BEGIN

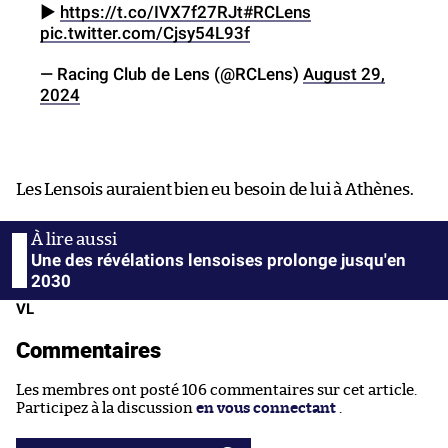
▶️
https://t.co/IVX7f27RJt
#RCLens
pic.twitter.com/Cjsy54L93f
— Racing Club de Lens (@RCLens)
August 29,
2024
Les Lensois auraient bien eu besoin de lui à Athènes.
Une des révélations lensoises prolonge jusqu'en
2030
VL
Commentaires
Les membres ont posté 106 commentaires sur cet article.
Participez à la discussion
en vous connectant
.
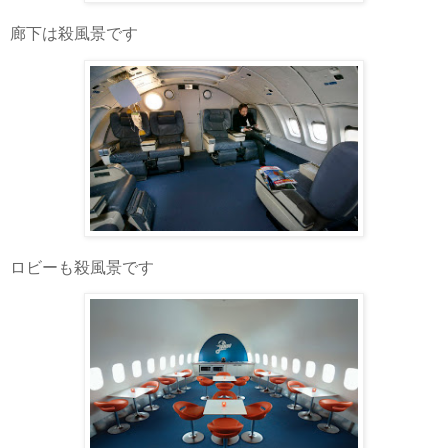
廊下は殺風景です
ロビーも殺風景です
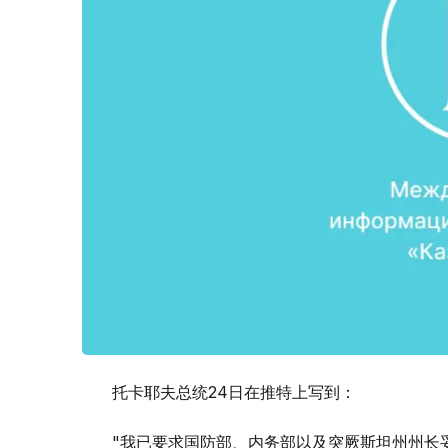
托卡耶夫总统24日在推特上写到：
"我已要求国防部、内务部以及突厥斯坦州州长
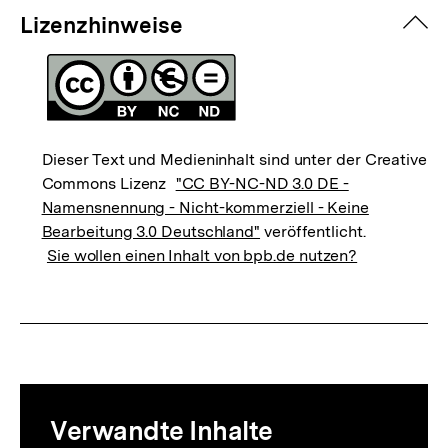
zuk
Lizenzhinweise
Dieser Text und Medieninhalt sind unter der Creative
Commons Lizenz
"CC BY-NC-ND 3.0 DE -
Namensnennung - Nicht-kommerziell - Keine
Bearbeitung 3.0 Deutschland"
veröffentlicht.
Sie wollen einen Inhalt von bpb.de nutzen?
Mediatheksinhalte
Verwandte Inhalte
zur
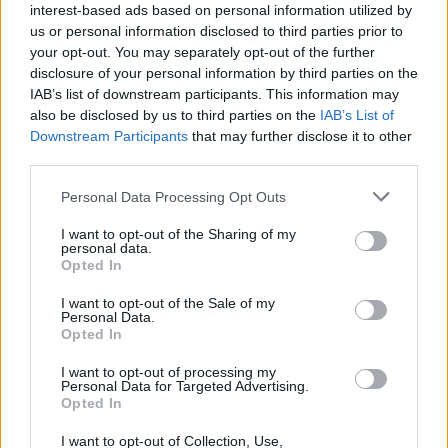
interest-based ads based on personal information utilized by
us or personal information disclosed to third parties prior to
your opt-out. You may separately opt-out of the further
disclosure of your personal information by third parties on the
IAB’s list of downstream participants. This information may
also be disclosed by us to third parties on the
IAB’s List of
Downstream Participants
that may further disclose it to other
third parties.
Personal Data Processing Opt Outs
I want to opt-out of the Sharing of my
personal data.
Opted In
I want to opt-out of the Sale of my
Personal Data.
Opted In
I want to opt-out of processing my
Personal Data for Targeted Advertising.
Opted In
I want to opt-out of Collection, Use,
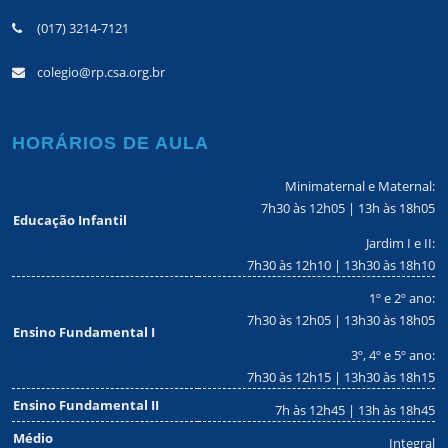
(017) 3214-7121
colegio@rp.csa.org.br
HORÁRIOS DE AULA
Minimaternal e Maternal:
7h30 às 12h05 | 13h às 18h05
Educação Infantil
Jardim I e II:
7h30 às 12h10 | 13h30 às 18h10
1º e 2º ano:
7h30 às 12h05 | 13h30 às 18h05
Ensino Fundamental I
3º, 4º e 5º ano:
7h30 às 12h15 | 13h30 às 18h15
Ensino Fundamental II
7h às 12h45 | 13h às 18h45
Médio
Integral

END

--- EXERCISE INSTRUCTIONS ---
Your task is to collect every line above that contains the word "information".

--- ANSWER AREA ---
interest-based ads based on personal information utilized by
us or personal information disclosed to third parties prior to
disclosure of your personal information by third parties on the
IAB’s list of downstream participants. This information may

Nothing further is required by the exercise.